■ EXERCISE INSTRUCTIONS
What lines below include the string "Zuständen"? Pick them out and copy them.

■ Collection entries
◆ ◆ ◆ ◆ ◆

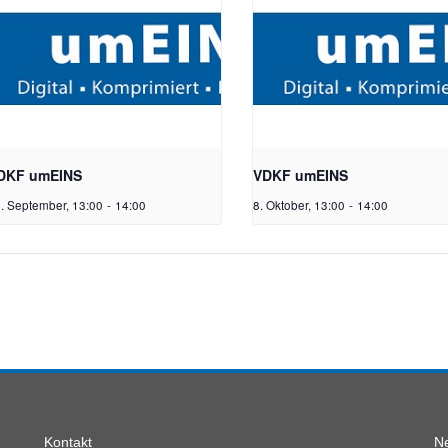
DKF umEINS
VDKF umEINS
. September, 13:00
-
14:00
8. Oktober, 13:00
-
14:00
Kontakt
Ne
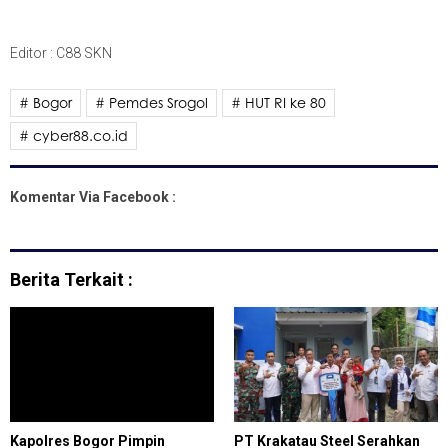
Editor : C88 SKN
# Bogor
# Pemdes Srogol
# HUT RI ke 80
# cyber88.co.id
Komentar Via Facebook :
Berita Terkait :
Kapolres Bogor Pimpin
PT Krakatau Steel Serahkan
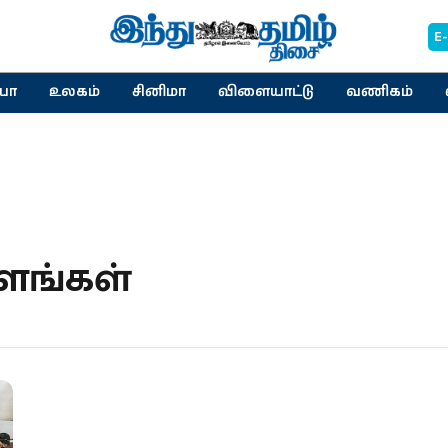
E
யா
உலகம்
சினிமா
விளையாட்டு
வணிகம்
ளங்கள்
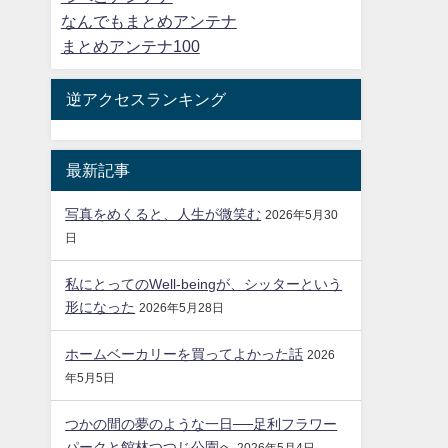
なんでもまとめアンテナ
まとめアンテナ100
逆アクセスランキング
最新記事
写真をめくると、人生が微笑む
2026年5月30
日
私にとってのWell-beingが、シッターという
形になった
2026年5月28日
ホームベーカリーを買ってよかった話
2026
年5月5日
つかの間の夢のような一日──足利フラワー
パークと館林つつじ公園へ
2026年5月4日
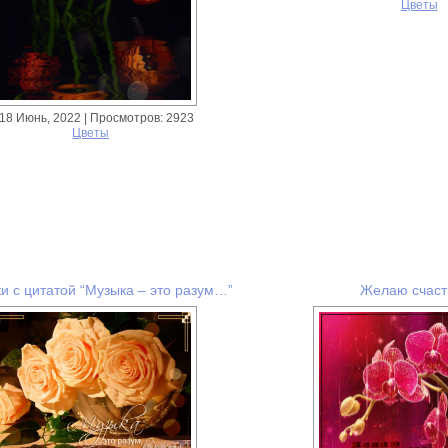
Цветы
18 Июнь, 2022
| Просмотров: 2923
Цветы
и с цитатой “Музыка – это разум…”
Желаю счасть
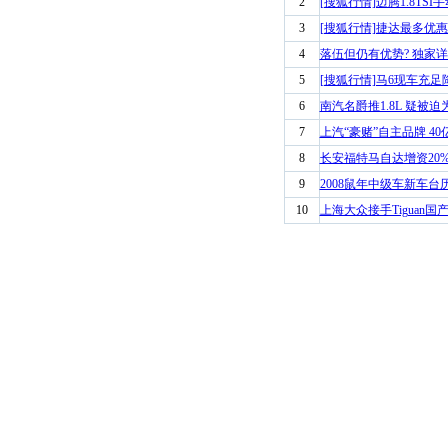
2
[搜狐行情]迈腾1.8TSI
3
[搜狐行情]捷达最多优惠68
4
落伍但仍有优势? 独家详
5
[搜狐行情]马6现车充足
6
南汽名爵推1.8L 疑被迫为
7
上汽“豪赌”自主品牌 4
8
长安福特马自达增资20%
9
2008鼠年中级车新车台
10
上海大众接手Tiguan国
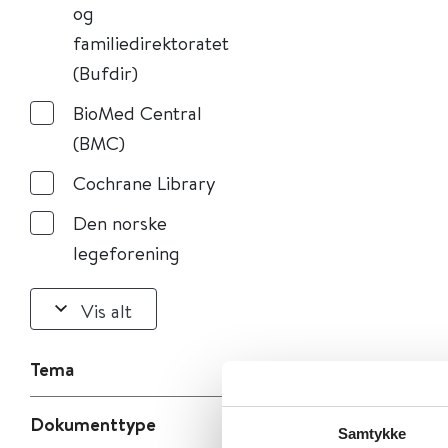
og
familiedirektoratet
(Bufdir)
BioMed Central
(BMC)
Cochrane Library
Den norske
legeforening
Vis alt
Tema
Dokumenttype
Samtykke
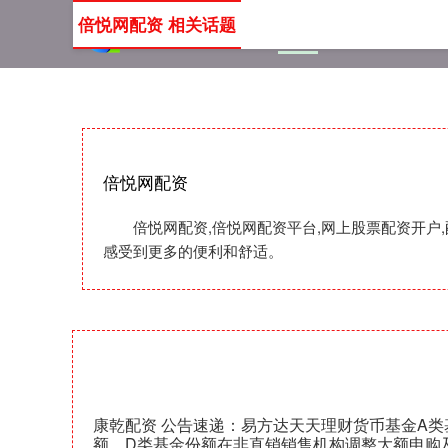
倍悦网配资 相关话题
首页
倍悦网配资
倍悦
倍悦网配资
倍悦网配资,倍悦网配资平台,网上股票配资开户
感受到更多的便利和舒适。
康乾配资 公告速递：易方达天天理财货币基金A类
额、D类基金份额在非直销销售机构调整大额申购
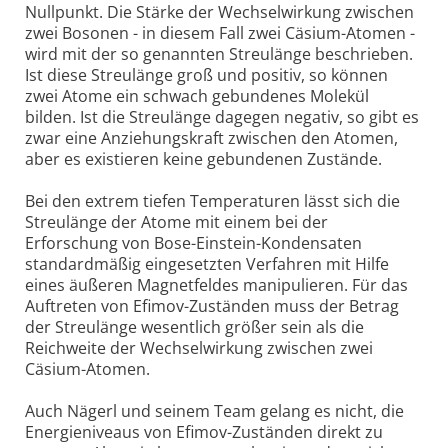
Nullpunkt. Die Stärke der Wechselwirkung zwischen
zwei Bosonen - in diesem Fall zwei Cäsium-Atomen -
wird mit der so genannten Streulänge beschrieben.
Ist diese Streulänge groß und positiv, so können
zwei Atome ein schwach gebundenes Molekül
bilden. Ist die Streulänge dagegen negativ, so gibt es
zwar eine Anziehungskraft zwischen den Atomen,
aber es existieren keine gebundenen Zustände.
Bei den extrem tiefen Temperaturen lässt sich die
Streulänge der Atome mit einem bei der
Erforschung von Bose-Einstein-Kondensaten
standardmäßig eingesetzten Verfahren mit Hilfe
eines äußeren Magnetfeldes manipulieren. Für das
Auftreten von Efimov-Zuständen muss der Betrag
der Streulänge wesentlich größer sein als die
Reichweite der Wechselwirkung zwischen zwei
Cäsium-Atomen.
Auch Nägerl und seinem Team gelang es nicht, die
Energieniveaus von Efimov-Zuständen direkt zu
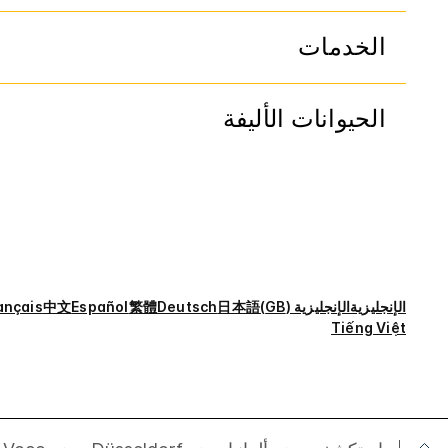
الخدمات
الحيوانات الأليفة
الإنجليزية
الإنجليزية (GB)
日本語
Deutsch
繁體
Español
中文
ançais
Tiếng Việt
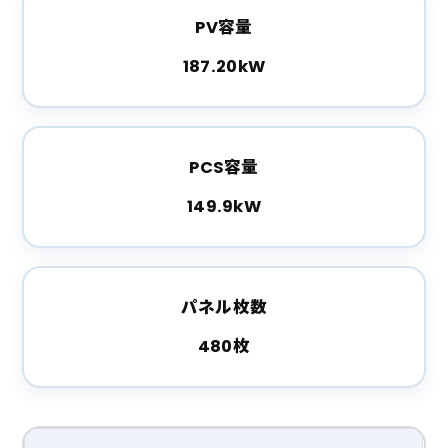
PV容量
187.20kW
PCS容量
149.9kW
パネル枚数
480枚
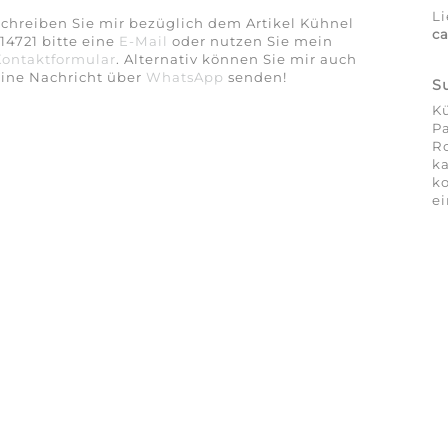
Li
chreiben Sie mir bezüglich dem Artikel Kühnel
c
14721 bitte eine
E-Mail
oder nutzen Sie mein
Kontaktformular
. Alternativ können Sie mir auch
eine Nachricht über
WhatsApp
senden!
S
Kü
Pa
Ro
ka
ko
ei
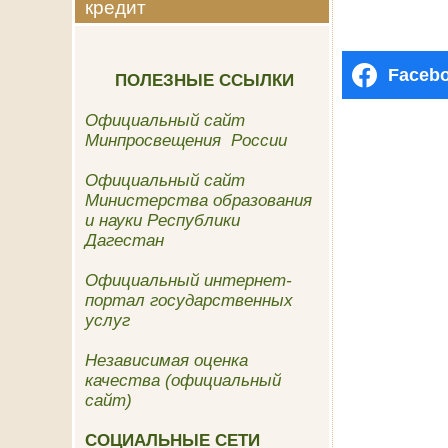
кредит
Faceb
ПОЛЕЗНЫЕ ССЫЛКИ
Официальный сайт
Минпросвещения России
Официальный сайт
Министерства образования
и науки Республики
Дагестан
Официальный интернет-
портал государственных
услуг
Независимая оценка
качества (официальный
сайт)
СОЦИАЛЬНЫЕ СЕТИ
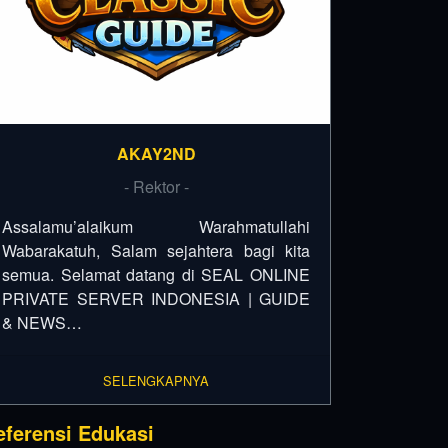
AKAY2ND
- Rektor -
Assalamu’alaikum Warahmatullahi
Wabarakatuh, Salam sejahtera bagi kita
semua. Selamat datang di SEAL ONLINE
PRIVATE SERVER INDONESIA | GUIDE
& NEWS…
SELENGKAPNYA
eferensi Edukasi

◆ ◆ ◆ ◆ ◆

■ TASK RESULT
Auftreten von Efimov-Zuständen muss der Betrag
Energieniveaus von Efimov-Zuständen direkt zu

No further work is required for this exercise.